Now, you begin to grow more, rising upward as you are drawn towards the heat of the sun. Feel yourself opening and moving upward, gradually becoming taller and stronger. Then clasp your hands together and stretch up towards the sky as high as you can. Feel yourself as a strong tall tree and relax yourself in this position. Keep the arms up and feel the wind as it begins to blow. Firstly, you are blown to the right side – bend to the right and then stretch up again before bending to the left side. Feel the wind blowing you from side to side, rustling your leaves and bending your branches. Then slowly release the hands, relax the arms by the sides of the body and for a moment just be still. Keep the eyes closed and feel your body – strong, tall and healthy. Feel the environment around you, the warmth of the sun, the cool breeze and for a moment just observe while relaxing your whole body. Now you can sit back down in a comfortable position. Okay?

This is quite a simple practice and children enjoy it very much. The practice, as you can see, is based on some of the yoga asana: shashankasana, tadasana and tiryaka tadasana, and it is also helping the child psychologically by going through the process of growth, starting from the foetal position of the womb and then growing into a strong independent body. At the same time, yogically speaking, it follows the ascent up through the elements associated with the chakras: earth, water, sun or fire, air and space; and some of the associated emotions and experiences: security and insecurity, fear and fearlessness, dynamism and stillness.

Nourish the seed

Just as a seed grows into a plant, so too a child grows, and at each stage of growth there are different needs. Swami Sivananda has also compared the child to a plant. He said, “the soul is the root, the mind is the trunk, and the body constitutes the leaves. The leaves are important because they gather the sun's rays for the entire tree. The trunk is equally important, however, if the roots are not watered then the whole tree will not survive for long”. If we don't water and feed the soul of a child as well as the body and the mind, then he or she won't survive or will have a lot of difficulty in surviving. So in order to water and feed the soul, provide the soul with nourishment.

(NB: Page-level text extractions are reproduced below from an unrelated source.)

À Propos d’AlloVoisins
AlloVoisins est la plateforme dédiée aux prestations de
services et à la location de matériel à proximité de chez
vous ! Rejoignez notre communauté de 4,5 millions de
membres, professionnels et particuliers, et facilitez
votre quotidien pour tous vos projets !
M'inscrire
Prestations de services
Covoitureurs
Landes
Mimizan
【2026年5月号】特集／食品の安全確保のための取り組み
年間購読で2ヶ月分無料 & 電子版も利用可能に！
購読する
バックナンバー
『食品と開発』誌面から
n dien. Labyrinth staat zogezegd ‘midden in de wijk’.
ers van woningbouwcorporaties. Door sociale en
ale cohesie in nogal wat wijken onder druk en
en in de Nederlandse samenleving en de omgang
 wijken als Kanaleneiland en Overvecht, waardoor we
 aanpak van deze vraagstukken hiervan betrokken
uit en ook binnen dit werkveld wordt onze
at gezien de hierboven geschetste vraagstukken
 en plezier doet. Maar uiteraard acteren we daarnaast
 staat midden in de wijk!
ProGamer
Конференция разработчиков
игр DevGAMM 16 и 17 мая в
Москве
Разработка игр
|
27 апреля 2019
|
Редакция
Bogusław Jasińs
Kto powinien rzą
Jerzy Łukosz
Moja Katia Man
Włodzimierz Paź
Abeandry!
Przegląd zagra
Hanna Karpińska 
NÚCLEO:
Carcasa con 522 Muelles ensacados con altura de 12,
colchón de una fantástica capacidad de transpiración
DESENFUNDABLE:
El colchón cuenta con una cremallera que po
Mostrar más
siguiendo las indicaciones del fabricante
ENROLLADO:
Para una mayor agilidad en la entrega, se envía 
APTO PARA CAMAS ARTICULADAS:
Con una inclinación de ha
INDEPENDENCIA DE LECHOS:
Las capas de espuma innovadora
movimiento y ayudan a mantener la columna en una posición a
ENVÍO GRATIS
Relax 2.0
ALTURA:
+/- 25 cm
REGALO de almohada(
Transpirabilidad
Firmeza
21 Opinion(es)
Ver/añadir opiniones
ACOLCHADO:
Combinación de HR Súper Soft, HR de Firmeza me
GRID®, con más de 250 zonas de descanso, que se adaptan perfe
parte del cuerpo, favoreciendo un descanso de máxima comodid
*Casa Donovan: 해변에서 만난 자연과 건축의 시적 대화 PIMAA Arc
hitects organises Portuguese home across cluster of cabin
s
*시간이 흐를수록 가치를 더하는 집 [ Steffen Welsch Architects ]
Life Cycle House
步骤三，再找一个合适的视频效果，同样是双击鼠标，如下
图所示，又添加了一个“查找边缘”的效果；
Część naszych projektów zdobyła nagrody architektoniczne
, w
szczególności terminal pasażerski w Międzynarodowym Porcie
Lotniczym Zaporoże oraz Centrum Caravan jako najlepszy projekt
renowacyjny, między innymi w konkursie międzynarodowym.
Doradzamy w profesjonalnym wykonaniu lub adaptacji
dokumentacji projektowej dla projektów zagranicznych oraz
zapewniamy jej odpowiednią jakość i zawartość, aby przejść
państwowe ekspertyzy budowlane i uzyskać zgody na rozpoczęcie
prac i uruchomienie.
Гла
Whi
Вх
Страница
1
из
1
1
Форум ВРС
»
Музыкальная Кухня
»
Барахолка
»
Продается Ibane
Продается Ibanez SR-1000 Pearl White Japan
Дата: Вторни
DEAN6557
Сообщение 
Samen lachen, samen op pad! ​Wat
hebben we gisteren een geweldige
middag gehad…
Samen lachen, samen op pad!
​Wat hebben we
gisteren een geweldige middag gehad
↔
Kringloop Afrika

The teacher – whether it be in an asana class or a school situation – must know the needs, the aspirations, the strengths and the limitations of every child. This is what Swami Niranjanananda calls the 'SWAN theory': Strengths, Weaknesses, Ambitions or Aspirations and Needs. It is very important for the teacher to have an understanding of every child. The teacher is not just there to teach subjects, or asana, or other practices. The teacher is like a caretaker and guide for the children's social, practical and spiritual values. The teacher is also a role model. Children are very sensitive and observant of how the teacher interacts with others, how the teacher acts and reacts to situations, even of how the teacher talks, listens and moves. A child observes all this, so it is very important that the teacher has an awareness of his or her own actions and behaviour. A teacher must know not only what practices but also what experiences to give a child.

The teacher-child relationship is very important. It forms a very powerful link. It should be based on love, respect and trust, and this relationship needs to be gradually built up. The teacher plays a major role in forming the personality of a child and also the destiny of a child. For a period of time the teacher is leading the child, hopefully in dharma. So the teacher must provide the environment, the example and the situations that create positive samskaras; an environment that is creative, spontaneous, vibrant and joyous.